PDF Manipulation with Parxy

This tutorial covers how to manipulate PDF files programmatically using Parxy's Python API. You'll learn to merge, split, optimize PDFs, and manage file attachments.

What You'll Learn

By the end of this tutorial, you'll be able to:

Merge multiple PDFs into a single file
Split a PDF into individual pages
Optimize PDF file size with compression
Add, list, extract, and remove PDF attachments
Choose between the facade API and context manager patterns

Two Ways to Manipulate PDFs

Parxy provides two complementary approaches for PDF manipulation:

Approach	Best For	Pattern
`Parxy.pdf` facade	Quick, one-off operations (merge, split, optimize)	Static methods
`PdfService` context manager	Working with a single PDF (attachments, modifications)	`with` statement

Part 1: Using the Parxy.pdf Facade

The Parxy.pdf namespace provides static methods for common PDF operations that don't require keeping a file open.

Merging PDFs

Combine multiple PDF files into one:

from pathlib import Path
from parxy_core.facade.parxy import Parxy

# Merge two complete PDFs
Parxy.pdf.merge(
    inputs=[
        (Path("chapter1.pdf"), None, None),  # All pages
        (Path("chapter2.pdf"), None, None),  # All pages
    ],
    output=Path("book.pdf")
)

You can also select specific page ranges (0-based indexing):

# Merge specific pages from different PDFs
Parxy.pdf.merge(
    inputs=[
        (Path("intro.pdf"), 0, 0),      # Only first page
        (Path("content.pdf"), 0, 9),    # Pages 1-10
        (Path("appendix.pdf"), 4, None), # From page 5 to end
    ],
    output=Path("selected.pdf")
)

Splitting PDFs

Split a PDF into individual page files:

from pathlib import Path
from parxy_core.facade.parxy import Parxy

# Split into individual pages
pages = Parxy.pdf.split(
    input_path=Path("document.pdf"),
    output_dir=Path("./pages"),
    prefix="doc"
)

# Returns list of created files
for page_path in pages:
    print(f"Created: {page_path}")
# Output:
# Created: pages/doc_page_1.pdf
# Created: pages/doc_page_2.pdf
# ...

You can limit splitting to a page range using 0-based from_page / to_page indices:

# Split only pages 2–5 (0-based: indices 1–4)
pages = Parxy.pdf.split(
    input_path=Path("document.pdf"),
    output_dir=Path("./pages"),
    prefix="doc",
    from_page=1,
    to_page=4,
)
# Creates: doc_page_2.pdf, doc_page_3.pdf, doc_page_4.pdf, doc_page_5.pdf

Extracting Pages into a Single PDF

Use extract_pages to pull a page range from a PDF into a new single-file PDF without splitting each page individually:

from pathlib import Path
from parxy_core.services.pdf_service import PdfService

# Extract pages 3–7 (0-based: indices 2–6)
PdfService.extract_pages(
    input_path=Path("report.pdf"),
    output_path=Path("summary.pdf"),
    from_page=2,
    to_page=6,
)

Omit from_page / to_page to copy all pages:

# Equivalent to a copy
PdfService.extract_pages(Path("original.pdf"), Path("copy.pdf"))

Optimizing PDFs

Reduce PDF file size using compression techniques:

from pathlib import Path
from parxy_core.facade.parxy import Parxy

# Basic optimization with defaults
result = Parxy.pdf.optimize(
    input_path=Path("large_scan.pdf"),
    output_path=Path("optimized.pdf")
)

print(f"Original: {result['original_size']:,} bytes")
print(f"Optimized: {result['optimized_size']:,} bytes")
print(f"Reduction: {result['reduction_percent']:.1f}%")

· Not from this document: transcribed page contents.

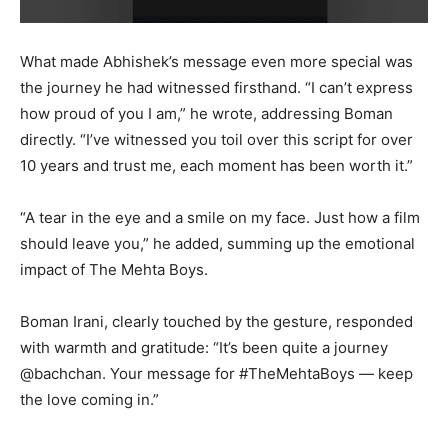
What made Abhishek’s message even more special was
the journey he had witnessed firsthand. “I can’t express
how proud of you I am,” he wrote, addressing Boman
directly. “I’ve witnessed you toil over this script for over
10 years and trust me, each moment has been worth it.”
“A tear in the eye and a smile on my face. Just how a film
should leave you,” he added, summing up the emotional
impact of The Mehta Boys.
Boman Irani, clearly touched by the gesture, responded
with warmth and gratitude: “It’s been quite a journey
@bachchan. Your message for #TheMehtaBoys — keep
the love coming in.”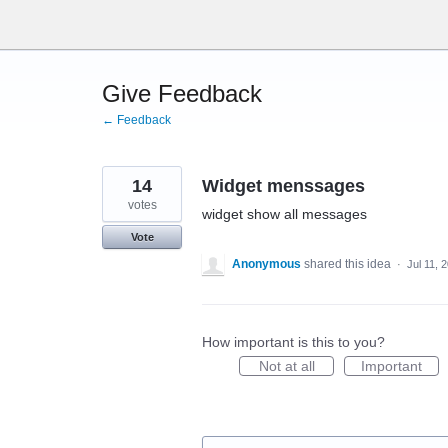
Skip
to
content
Give Feedback
← Feedback
14
Widget menssages
votes
widget show all messages
Vote
Anonymous
shared this idea
·
Jul 11, 
How important is this to you?
Not at all
Important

Fine-tune optimization settings:

# Aggressive optimization for web delivery
result = Parxy.pdf.optimize(
    input_path=Path("presentation.pdf"),
    output_path=Path("web_ready.pdf"),
    scrub_metadata=True,       # Remove metadata and attachments
    subset_fonts=True,         # Keep only used font glyphs
    compress_images=True,      # Compress images
    dpi_threshold=150,         # Process images above 150 DPI
    dpi_target=72,             # Downsample to 72 DPI
    image_quality=60,          # JPEG quality (0-100)
    convert_to_grayscale=True  # Convert to grayscale
)

Part 2: Using PdfService with Context Manager

For operations that require working with a PDF document (especially attachments), use the PdfService class with Python's context manager pattern.

Opening a PDF

from pathlib import Path
from parxy_core.services.pdf_service import PdfService

# Open PDF within context manager
with PdfService(Path("document.pdf")) as pdf:
    # Work with the PDF here
    attachments = pdf.list_attachments()
    print(f"Found {len(attachments)} attachments")

# PDF is automatically closed when exiting the block

Important: Always use PdfService within a with statement. Operations outside the context manager will raise RuntimeError.

Listing Attachments

from pathlib import Path
from parxy_core.services.pdf_service import PdfService

with PdfService(Path("report.pdf")) as pdf:
    attachments = pdf.list_attachments()

    if not attachments:
        print("No attachments found")
    else:
        for name in attachments:
            info = pdf.get_attachment_info(name)
            print(f"- {name}")
            print(f"  Size: {info['size']:,} bytes")
            print(f"  Description: {info.get('description', 'N/A')}")

Adding Attachments

from pathlib import Path
from parxy_core.services.pdf_service import PdfService

with PdfService(Path("report.pdf")) as pdf:
    # Add a file with default name (uses filename)
    pdf.add_attachment(Path("data.csv"))

    # Add with custom name and description
    pdf.add_attachment(
        file_path=Path("analysis.xlsx"),
        name="quarterly_analysis.xlsx",
        desc="Q4 2024 Financial Analysis"
    )

    # Save the modified PDF
    pdf.save(Path("report_with_attachments.pdf"))

Extracting Attachments

from pathlib import Path
from parxy_core.services.pdf_service import PdfService

with PdfService(Path("package.pdf")) as pdf:
    # Extract a specific attachment
    content = pdf.extract_attachment("data.json")

    # Save to file
    output_path = Path("extracted_data.json")
    output_path.write_bytes(content)
    print(f"Extracted to {output_path}")

Extract all attachments:

from pathlib import Path
from parxy_core.services.pdf_service import PdfService

output_dir = Path("./extracted")
output_dir.mkdir(exist_ok=True)

with PdfService(Path("archive.pdf")) as pdf:
    for name in pdf.list_attachments():
        content = pdf.extract_attachment(name)
        (output_dir / name).write_bytes(content)
        print(f"Extracted: {name}")

Removing Attachments

from pathlib import Path
from parxy_core.services.pdf_service import PdfService

with PdfService(Path("document.pdf")) as pdf:
    # Remove a specific attachment
    pdf.remove_attachment("old_data.csv")

    # Save changes
    pdf.save(Path("document_cleaned.pdf"))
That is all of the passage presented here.